**PROBLEM**
For every line below, output the text exactly and leave out images.

Source records

○ ○ ○

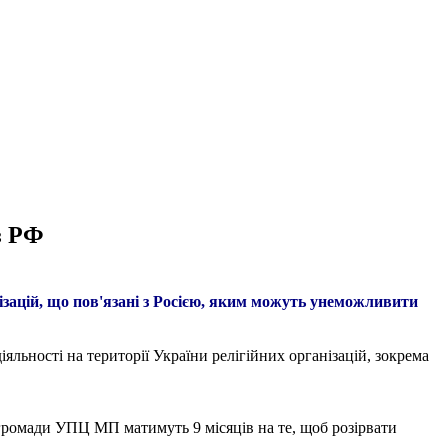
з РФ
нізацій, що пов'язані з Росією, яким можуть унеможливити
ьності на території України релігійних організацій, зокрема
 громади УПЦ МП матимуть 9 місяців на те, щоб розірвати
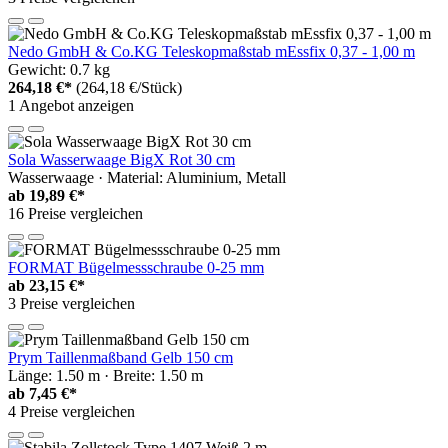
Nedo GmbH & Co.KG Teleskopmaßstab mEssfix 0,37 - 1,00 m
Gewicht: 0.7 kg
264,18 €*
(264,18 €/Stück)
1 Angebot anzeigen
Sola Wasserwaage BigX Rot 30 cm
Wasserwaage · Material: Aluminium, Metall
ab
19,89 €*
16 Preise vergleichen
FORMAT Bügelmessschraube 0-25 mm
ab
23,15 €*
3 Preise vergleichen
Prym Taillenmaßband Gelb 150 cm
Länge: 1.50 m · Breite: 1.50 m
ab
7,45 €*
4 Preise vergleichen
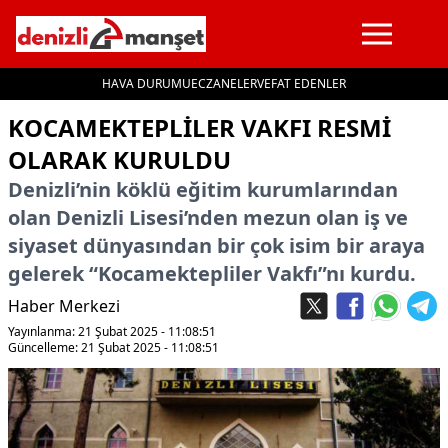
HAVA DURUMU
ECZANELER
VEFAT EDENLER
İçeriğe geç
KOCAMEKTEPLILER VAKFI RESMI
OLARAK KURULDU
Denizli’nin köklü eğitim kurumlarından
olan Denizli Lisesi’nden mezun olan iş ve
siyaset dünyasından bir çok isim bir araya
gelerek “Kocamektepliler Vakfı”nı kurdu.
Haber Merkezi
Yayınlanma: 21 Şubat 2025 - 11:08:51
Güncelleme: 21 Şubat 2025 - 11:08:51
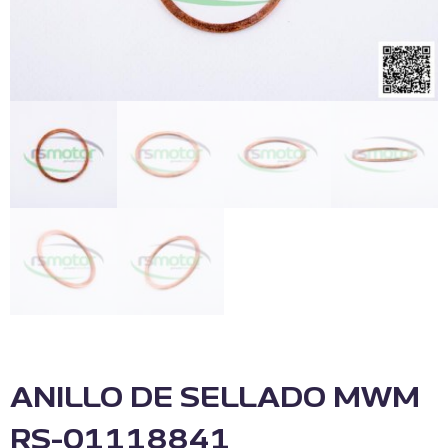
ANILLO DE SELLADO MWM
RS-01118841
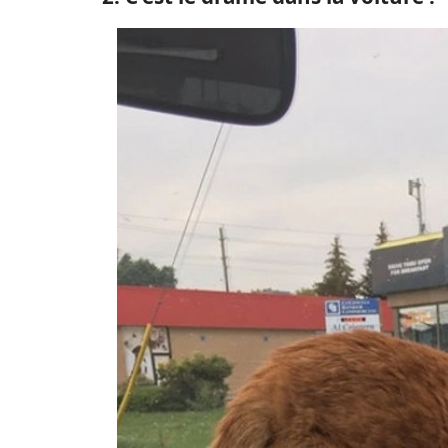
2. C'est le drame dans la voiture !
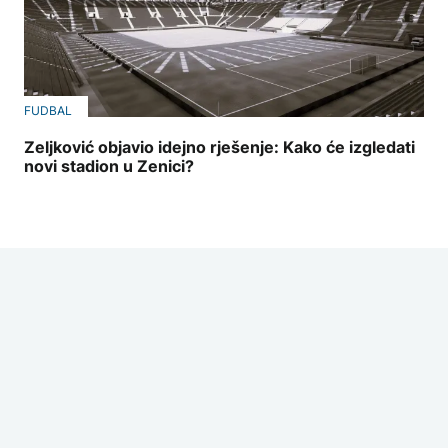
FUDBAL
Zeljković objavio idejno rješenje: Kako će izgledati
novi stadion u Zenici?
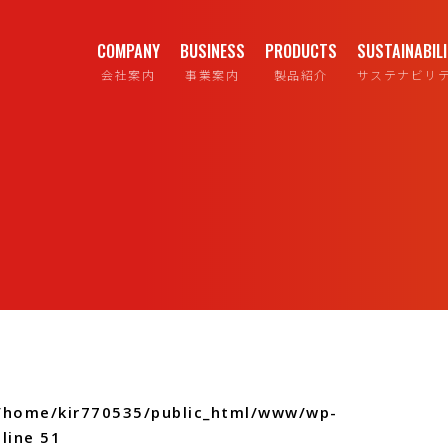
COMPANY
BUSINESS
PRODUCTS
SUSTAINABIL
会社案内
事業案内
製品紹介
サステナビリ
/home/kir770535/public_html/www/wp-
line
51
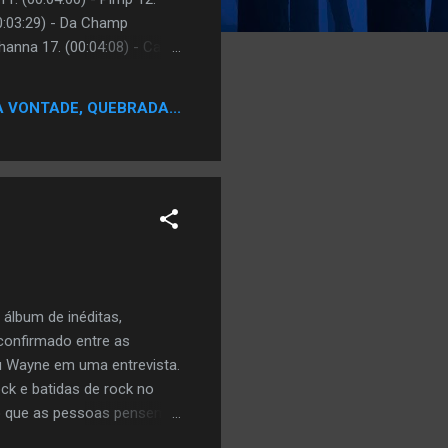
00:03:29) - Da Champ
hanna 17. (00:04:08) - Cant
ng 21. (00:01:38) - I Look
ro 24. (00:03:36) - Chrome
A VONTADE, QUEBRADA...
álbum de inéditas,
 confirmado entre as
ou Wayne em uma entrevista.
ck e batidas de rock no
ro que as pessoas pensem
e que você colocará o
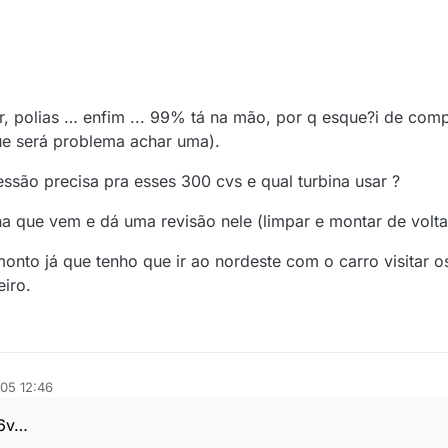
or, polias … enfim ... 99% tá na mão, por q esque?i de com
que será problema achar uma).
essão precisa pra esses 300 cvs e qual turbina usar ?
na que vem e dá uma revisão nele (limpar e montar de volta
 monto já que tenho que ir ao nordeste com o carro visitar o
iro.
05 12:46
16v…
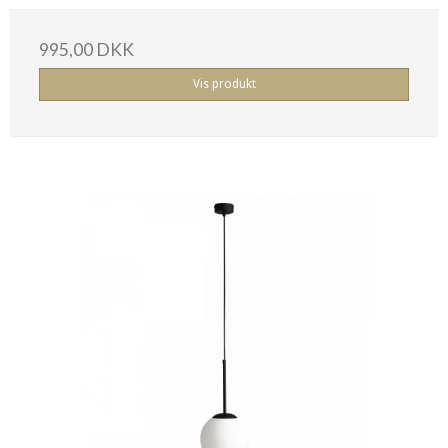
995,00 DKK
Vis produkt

○ ○ ○

**RESPONSE AREA**
з РФ
нізацій, що пов'язані з Росією, яким можуть унеможливити
ьності на території України релігійних організацій, зокрема
 громади УПЦ МП матимуть 9 місяців на те, щоб розірвати
Nedo GmbH & Co.KG Teleskopmaßstab mEssfix 0,37 - 1,00 m
Gewicht: 0.7 kg
264,18 €*
(264,18 €/Stück)
1 Angebot anzeigen
Sola Wasserwaage BigX Rot 30 cm
Wasserwaage · Material: Aluminium, Metall
ab
19,89 €*
16 Preise vergleichen
FORMAT Bügelmessschraube 0-25 mm
ab
23,15 €*
3 Preise vergleichen
Prym Taillenmaßband Gelb 150 cm
Länge: 1.50 m · Breite: 1.50 m
ab
7,45 €*
4 Preise vergleichen
HAVA DURUMU
ECZANELER
VEFAT EDENLER
İçeriğe geç
KOCAMEKTEPLILER VAKFI RESMI
OLARAK KURULDU
Denizli’nin köklü eğitim kurumlarından
olan Denizli Lisesi’nden mezun olan iş ve
siyaset dünyasından bir çok isim bir araya
gelerek “Kocamektepliler Vakfı”nı kurdu.
Haber Merkezi
Yayınlanma: 21 Şubat 2025 - 11:08:51
Güncelleme: 21 Şubat 2025 - 11:08:51
ANILLO DE SELLADO MWM
RS-01118841
2. C'est le drame dans la voiture !
FUDBAL
Zeljković objavio idejno rješenje: Kako će izgledati
novi stadion u Zenici?
COMPANY
BUSINESS
PRODUCTS
SUSTAINABIL
会社案内
事業案内
製品紹介
サステナビリ
/home/kir770535/public_html/www/wp-
line
51
00:03:29) - Da Champ
hanna 17. (00:04:08) - Cant
ng 21. (00:01:38) - I Look
ro 24. (00:03:36) - Chrome
A VONTADE, QUEBRADA...
álbum de inéditas,
 confirmado entre as
ou Wayne em uma entrevista.
ck e batidas de rock no
ro que as pessoas pensem
e que você colocará o
or, polias … enfim ... 99% tá na mão, por q esque?i de com
que será problema achar uma).
essão precisa pra esses 300 cvs e qual turbina usar ?
na que vem e dá uma revisão nele (limpar e montar de volta
 monto já que tenho que ir ao nordeste com o carro visitar o
iro.
05 12:46
16v…
995,00 DKK
Vis produkt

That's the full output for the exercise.